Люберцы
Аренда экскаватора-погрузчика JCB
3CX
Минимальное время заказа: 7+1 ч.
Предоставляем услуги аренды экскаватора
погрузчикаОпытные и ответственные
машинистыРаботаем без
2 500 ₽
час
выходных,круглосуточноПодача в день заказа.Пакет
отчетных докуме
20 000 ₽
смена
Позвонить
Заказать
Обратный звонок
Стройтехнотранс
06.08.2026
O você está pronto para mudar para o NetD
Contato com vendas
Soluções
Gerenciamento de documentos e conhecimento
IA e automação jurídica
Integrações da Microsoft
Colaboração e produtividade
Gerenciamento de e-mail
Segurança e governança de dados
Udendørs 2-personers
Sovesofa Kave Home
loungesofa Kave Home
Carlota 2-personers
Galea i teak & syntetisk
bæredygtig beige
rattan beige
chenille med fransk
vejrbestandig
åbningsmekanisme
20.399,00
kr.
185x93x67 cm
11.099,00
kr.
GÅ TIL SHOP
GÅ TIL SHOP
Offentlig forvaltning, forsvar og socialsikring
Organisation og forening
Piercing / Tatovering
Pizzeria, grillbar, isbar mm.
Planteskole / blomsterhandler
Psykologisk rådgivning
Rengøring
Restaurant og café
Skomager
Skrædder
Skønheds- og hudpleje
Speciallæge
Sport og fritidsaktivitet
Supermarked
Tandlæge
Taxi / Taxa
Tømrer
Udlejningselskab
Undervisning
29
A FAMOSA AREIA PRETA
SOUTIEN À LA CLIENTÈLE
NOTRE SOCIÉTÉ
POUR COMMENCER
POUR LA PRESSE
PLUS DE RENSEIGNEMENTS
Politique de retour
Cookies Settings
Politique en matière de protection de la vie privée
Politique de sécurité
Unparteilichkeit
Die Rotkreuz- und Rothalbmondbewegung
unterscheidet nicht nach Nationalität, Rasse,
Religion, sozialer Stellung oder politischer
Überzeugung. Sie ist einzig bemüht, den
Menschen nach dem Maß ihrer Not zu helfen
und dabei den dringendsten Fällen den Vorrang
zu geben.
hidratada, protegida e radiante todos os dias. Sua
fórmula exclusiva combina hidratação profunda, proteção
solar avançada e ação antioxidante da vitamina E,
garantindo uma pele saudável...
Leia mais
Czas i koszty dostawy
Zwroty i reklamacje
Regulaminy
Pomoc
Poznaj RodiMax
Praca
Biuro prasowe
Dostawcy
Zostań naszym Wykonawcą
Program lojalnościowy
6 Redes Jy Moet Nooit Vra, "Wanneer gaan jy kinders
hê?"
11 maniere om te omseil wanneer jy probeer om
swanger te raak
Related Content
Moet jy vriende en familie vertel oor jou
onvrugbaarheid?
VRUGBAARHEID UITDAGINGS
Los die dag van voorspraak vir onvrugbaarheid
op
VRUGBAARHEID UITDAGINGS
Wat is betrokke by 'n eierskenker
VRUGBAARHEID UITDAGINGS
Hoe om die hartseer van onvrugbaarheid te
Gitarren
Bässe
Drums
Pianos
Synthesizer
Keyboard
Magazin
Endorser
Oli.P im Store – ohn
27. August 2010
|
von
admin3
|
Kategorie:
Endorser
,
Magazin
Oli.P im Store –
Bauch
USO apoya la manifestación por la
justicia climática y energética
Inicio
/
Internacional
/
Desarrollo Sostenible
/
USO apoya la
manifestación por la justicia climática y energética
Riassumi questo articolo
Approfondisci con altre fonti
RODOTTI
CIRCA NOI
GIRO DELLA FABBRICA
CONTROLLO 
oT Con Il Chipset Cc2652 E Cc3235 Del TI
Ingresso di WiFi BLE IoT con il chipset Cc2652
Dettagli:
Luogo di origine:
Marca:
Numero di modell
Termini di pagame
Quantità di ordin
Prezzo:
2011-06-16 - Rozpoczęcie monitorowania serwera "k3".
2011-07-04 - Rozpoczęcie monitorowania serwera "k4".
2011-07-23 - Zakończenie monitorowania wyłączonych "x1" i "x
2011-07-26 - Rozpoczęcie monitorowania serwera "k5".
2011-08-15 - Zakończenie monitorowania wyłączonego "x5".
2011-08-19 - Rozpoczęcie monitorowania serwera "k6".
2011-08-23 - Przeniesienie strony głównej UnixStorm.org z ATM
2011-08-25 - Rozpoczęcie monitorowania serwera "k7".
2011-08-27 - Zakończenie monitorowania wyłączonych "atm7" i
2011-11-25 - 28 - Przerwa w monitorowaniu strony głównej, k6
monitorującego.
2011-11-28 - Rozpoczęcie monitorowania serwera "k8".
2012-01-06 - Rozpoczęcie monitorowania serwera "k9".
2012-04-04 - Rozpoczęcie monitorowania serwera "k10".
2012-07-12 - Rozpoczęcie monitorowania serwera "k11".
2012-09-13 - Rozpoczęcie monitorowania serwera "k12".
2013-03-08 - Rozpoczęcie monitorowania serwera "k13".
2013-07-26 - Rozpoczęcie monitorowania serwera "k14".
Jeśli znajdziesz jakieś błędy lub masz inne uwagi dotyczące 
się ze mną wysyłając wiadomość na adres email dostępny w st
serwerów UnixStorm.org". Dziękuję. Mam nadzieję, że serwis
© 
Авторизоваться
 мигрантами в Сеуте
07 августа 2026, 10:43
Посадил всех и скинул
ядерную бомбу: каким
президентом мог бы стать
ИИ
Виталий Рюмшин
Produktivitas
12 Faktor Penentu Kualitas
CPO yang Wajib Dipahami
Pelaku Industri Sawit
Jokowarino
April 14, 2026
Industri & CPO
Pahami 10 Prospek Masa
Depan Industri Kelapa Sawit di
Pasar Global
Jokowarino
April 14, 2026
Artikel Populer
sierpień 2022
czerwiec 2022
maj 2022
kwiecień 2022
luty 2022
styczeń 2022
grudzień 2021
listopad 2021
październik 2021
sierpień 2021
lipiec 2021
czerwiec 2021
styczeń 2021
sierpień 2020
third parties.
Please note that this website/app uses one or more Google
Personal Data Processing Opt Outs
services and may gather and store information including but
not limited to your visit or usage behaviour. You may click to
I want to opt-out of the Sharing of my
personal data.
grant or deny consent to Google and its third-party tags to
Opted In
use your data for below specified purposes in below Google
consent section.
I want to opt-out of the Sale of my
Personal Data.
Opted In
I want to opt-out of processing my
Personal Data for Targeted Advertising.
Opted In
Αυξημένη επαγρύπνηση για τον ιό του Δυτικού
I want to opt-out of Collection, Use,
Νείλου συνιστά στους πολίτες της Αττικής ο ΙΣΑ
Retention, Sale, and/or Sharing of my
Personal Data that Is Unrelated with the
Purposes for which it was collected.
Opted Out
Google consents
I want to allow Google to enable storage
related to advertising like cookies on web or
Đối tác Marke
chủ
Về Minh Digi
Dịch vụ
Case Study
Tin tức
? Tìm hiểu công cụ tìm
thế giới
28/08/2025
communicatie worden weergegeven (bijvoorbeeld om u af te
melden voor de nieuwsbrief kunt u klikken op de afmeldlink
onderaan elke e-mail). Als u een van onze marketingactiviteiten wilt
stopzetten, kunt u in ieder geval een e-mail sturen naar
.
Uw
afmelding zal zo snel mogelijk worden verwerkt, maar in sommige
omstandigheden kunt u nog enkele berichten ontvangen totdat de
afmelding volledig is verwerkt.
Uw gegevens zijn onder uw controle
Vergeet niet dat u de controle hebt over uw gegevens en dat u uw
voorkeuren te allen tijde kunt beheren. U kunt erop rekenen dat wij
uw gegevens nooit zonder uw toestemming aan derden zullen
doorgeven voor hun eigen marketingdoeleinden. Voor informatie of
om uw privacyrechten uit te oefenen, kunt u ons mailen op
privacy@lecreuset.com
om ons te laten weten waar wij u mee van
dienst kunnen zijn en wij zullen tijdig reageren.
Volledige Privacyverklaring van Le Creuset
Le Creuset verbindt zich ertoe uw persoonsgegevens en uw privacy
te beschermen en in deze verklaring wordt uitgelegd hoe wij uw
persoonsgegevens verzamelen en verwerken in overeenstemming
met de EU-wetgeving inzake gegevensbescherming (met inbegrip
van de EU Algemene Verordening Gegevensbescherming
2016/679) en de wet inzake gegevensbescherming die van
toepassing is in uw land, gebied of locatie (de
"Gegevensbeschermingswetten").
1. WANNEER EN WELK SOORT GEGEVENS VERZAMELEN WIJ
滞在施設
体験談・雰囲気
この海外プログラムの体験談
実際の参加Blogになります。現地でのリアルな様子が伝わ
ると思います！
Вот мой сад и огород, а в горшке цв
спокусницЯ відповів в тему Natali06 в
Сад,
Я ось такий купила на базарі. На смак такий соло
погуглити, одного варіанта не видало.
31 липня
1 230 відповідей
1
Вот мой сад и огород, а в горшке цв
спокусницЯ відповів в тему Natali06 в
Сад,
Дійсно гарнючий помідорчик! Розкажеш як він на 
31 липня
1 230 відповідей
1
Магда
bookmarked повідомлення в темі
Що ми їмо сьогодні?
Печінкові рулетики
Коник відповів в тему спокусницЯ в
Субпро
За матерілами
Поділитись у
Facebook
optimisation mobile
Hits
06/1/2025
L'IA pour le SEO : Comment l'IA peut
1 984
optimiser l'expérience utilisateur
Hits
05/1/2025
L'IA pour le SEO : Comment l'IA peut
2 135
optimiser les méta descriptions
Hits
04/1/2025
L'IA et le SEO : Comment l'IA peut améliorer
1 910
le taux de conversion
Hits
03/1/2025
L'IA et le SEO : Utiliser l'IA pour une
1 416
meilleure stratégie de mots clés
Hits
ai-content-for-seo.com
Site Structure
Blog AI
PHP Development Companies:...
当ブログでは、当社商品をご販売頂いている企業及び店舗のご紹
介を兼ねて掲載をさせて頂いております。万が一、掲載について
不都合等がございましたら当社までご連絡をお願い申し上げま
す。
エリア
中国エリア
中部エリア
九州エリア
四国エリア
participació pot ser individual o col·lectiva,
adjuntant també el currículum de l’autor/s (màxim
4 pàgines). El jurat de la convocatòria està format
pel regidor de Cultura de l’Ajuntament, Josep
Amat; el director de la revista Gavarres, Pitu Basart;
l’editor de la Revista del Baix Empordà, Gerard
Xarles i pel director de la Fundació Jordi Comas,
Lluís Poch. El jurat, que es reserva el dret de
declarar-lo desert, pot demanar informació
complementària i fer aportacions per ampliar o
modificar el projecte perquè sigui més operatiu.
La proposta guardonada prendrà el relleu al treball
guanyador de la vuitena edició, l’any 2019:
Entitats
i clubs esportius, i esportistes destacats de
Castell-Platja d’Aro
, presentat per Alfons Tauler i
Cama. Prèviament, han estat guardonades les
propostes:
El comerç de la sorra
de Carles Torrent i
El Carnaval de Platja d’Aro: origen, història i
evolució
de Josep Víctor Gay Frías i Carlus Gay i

> **PROBLEM DESCRIPTION**
Across all the entries, count the lines that contain the word "afmelding" and give the number by itself.

> **ANSWER**
2